Abstract
Mie theory is widely used for the simulation and characterization of optical interaction with scattering media, such atmospheric pollutants. The complex refractive index of particle plays an important role in determining the scattering and absorption of light. Complex optical fields, such as vortex beams, will interact with scattering particulates differently to plane wave or Gaussian optical fields. By considering the three typical aerosol particles compositions that lead to haze in the atmosphere, distinctive scattering dynamic were identified for vortex beams as compared to Gaussian beams. Using parameters similar to real world atmospheric conditions, a new aerosol particle model is proposed to efficiently and concisely describe the aerosol scattering.

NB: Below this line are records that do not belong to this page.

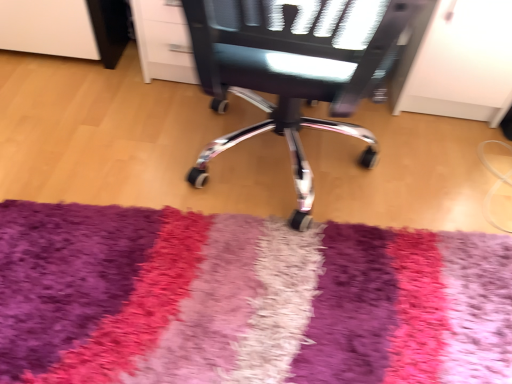 What do you see at coordinates (246, 300) in the screenshot?
I see `shaggy multicolor rug at center` at bounding box center [246, 300].

Locate an element on the screen. This screenshot has height=384, width=512. shaggy multicolor rug at center is located at coordinates (246, 300).

Locate an element on the screen. This screenshot has height=384, width=512. metallic mesh chair at center is located at coordinates (294, 68).

Describe the element at coordinates (294, 68) in the screenshot. The image size is (512, 384). I see `metallic mesh chair at center` at that location.

This screenshot has height=384, width=512. I want to click on shaggy multicolor rug at center, so click(x=246, y=300).

Which is more to the right, shaggy multicolor rug at center or metallic mesh chair at center?

metallic mesh chair at center.

From the picture: Does shaggy multicolor rug at center lie in front of metallic mesh chair at center?

No, shaggy multicolor rug at center is behind metallic mesh chair at center.

Looking at this image, which is nearer, (194, 328) or (265, 80)?

Point (194, 328) is positioned farther from the camera compared to point (265, 80).

From the image's perspective, is shaggy multicolor rug at center located above or below metallic mesh chair at center?

shaggy multicolor rug at center is below metallic mesh chair at center.

From a real-world perspective, relative to metallic mesh chair at center, is shaggy multicolor rug at center vertically above or below?

From a real-world perspective, shaggy multicolor rug at center is physically below metallic mesh chair at center.

Between shaggy multicolor rug at center and metallic mesh chair at center, which one has smaller width?

With smaller width is shaggy multicolor rug at center.

Can you confirm if shaggy multicolor rug at center is shorter than metallic mesh chair at center?

Yes, shaggy multicolor rug at center is shorter than metallic mesh chair at center.

Which of these two, shaggy multicolor rug at center or metallic mesh chair at center, is smaller?

Smaller between the two is shaggy multicolor rug at center.

Is shaggy multicolor rug at center inside the boundaries of metallic mesh chair at center, or outside?

shaggy multicolor rug at center exists outside the volume of metallic mesh chair at center.

Is shaggy multicolor rug at center directly adjacent to metallic mesh chair at center?

No.

Could you tell me if shaggy multicolor rug at center is facing metallic mesh chair at center?

No, shaggy multicolor rug at center does not turn towards metallic mesh chair at center.

How many degrees apart are the facing directions of shaggy multicolor rug at center and metallic mesh chair at center?

A: The angle between the facing direction of shaggy multicolor rug at center and the facing direction of metallic mesh chair at center is 173 degrees.

Measure the distance between shaggy multicolor rug at center and metallic mesh chair at center.

A distance of 37.00 centimeters exists between shaggy multicolor rug at center and metallic mesh chair at center.

The image size is (512, 384). In the image, there is a shaggy multicolor rug at center. What are the coordinates of `chair above it (from the image's perspective)` in the screenshot? It's located at (294, 68).

From the picture: Considering the positions of objects metallic mesh chair at center and shaggy multicolor rug at center in the image provided, who is more to the right, metallic mesh chair at center or shaggy multicolor rug at center?

metallic mesh chair at center is more to the right.

In the image, is metallic mesh chair at center positioned in front of or behind shaggy multicolor rug at center?

metallic mesh chair at center is positioned closer to the viewer than shaggy multicolor rug at center.

Considering the positions of point (339, 40) and point (386, 251), is point (339, 40) closer or farther from the camera than point (386, 251)?

Point (339, 40) appears to be closer to the viewer than point (386, 251).

From the image's perspective, which object appears higher, metallic mesh chair at center or shaggy multicolor rug at center?

From the image's view, metallic mesh chair at center is above.

From a real-world perspective, is metallic mesh chair at center located higher than shaggy multicolor rug at center?

Indeed, from a real-world perspective, metallic mesh chair at center stands above shaggy multicolor rug at center.

Looking at this image, can you confirm if metallic mesh chair at center is thinner than shaggy multicolor rug at center?

Incorrect, the width of metallic mesh chair at center is not less than that of shaggy multicolor rug at center.

Who is taller, metallic mesh chair at center or shaggy multicolor rug at center?

metallic mesh chair at center is taller.

Can you confirm if metallic mesh chair at center is bigger than shaggy multicolor rug at center?

Indeed, metallic mesh chair at center has a larger size compared to shaggy multicolor rug at center.

Is shaggy multicolor rug at center a part of metallic mesh chair at center?

Actually, shaggy multicolor rug at center is outside metallic mesh chair at center.

Are metallic mesh chair at center and shaggy multicolor rug at center making contact?

No, metallic mesh chair at center is not making contact with shaggy multicolor rug at center.

Is metallic mesh chair at center facing away from shaggy multicolor rug at center?

Yes, metallic mesh chair at center's orientation is away from shaggy multicolor rug at center.

I want to click on mat lying behind the metallic mesh chair at center, so click(246, 300).

Where is `mat behind the metallic mesh chair at center`? mat behind the metallic mesh chair at center is located at coordinates (246, 300).

You are a GUI agent. You are given a task and a screenshot of the screen. Output one action in this format:
    pyautogui.click(x=<x>, y=<y>)
    Task: Click on the mat that appears below the metallic mesh chair at center (from a real-world perspective)
    
    Given the screenshot: What is the action you would take?
    pyautogui.click(x=246, y=300) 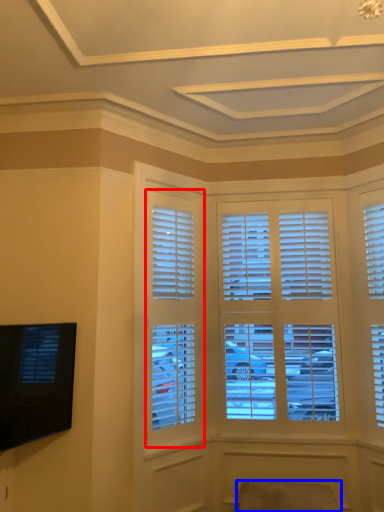 Question: Which object appears farthest to the camera in this image, window (highlighted by a red box) or swivel chair (highlighted by a blue box)?

Choices:
 (A) window
 (B) swivel chair

Answer: (A) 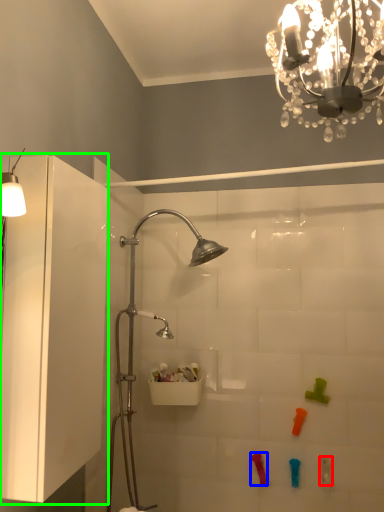 Question: Which object is the farthest from toy (highlighted by a red box)? Choose among these: toy (highlighted by a blue box) or glass door (highlighted by a green box).

Choices:
 (A) toy
 (B) glass door

Answer: (B)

Numerical simulations indicate unique signatures in the scattering dynamics of the vortex beams that can indicate particles composition and also suggest that potentially there is higher optical transmission of vortex beams propagating in certain hazy environments.
Highlights
Aerosol pollution has influenced the atmospheric environment, e.g., alterations of the local weather [1,2,3] and the deterioration of visibility and air quality [4]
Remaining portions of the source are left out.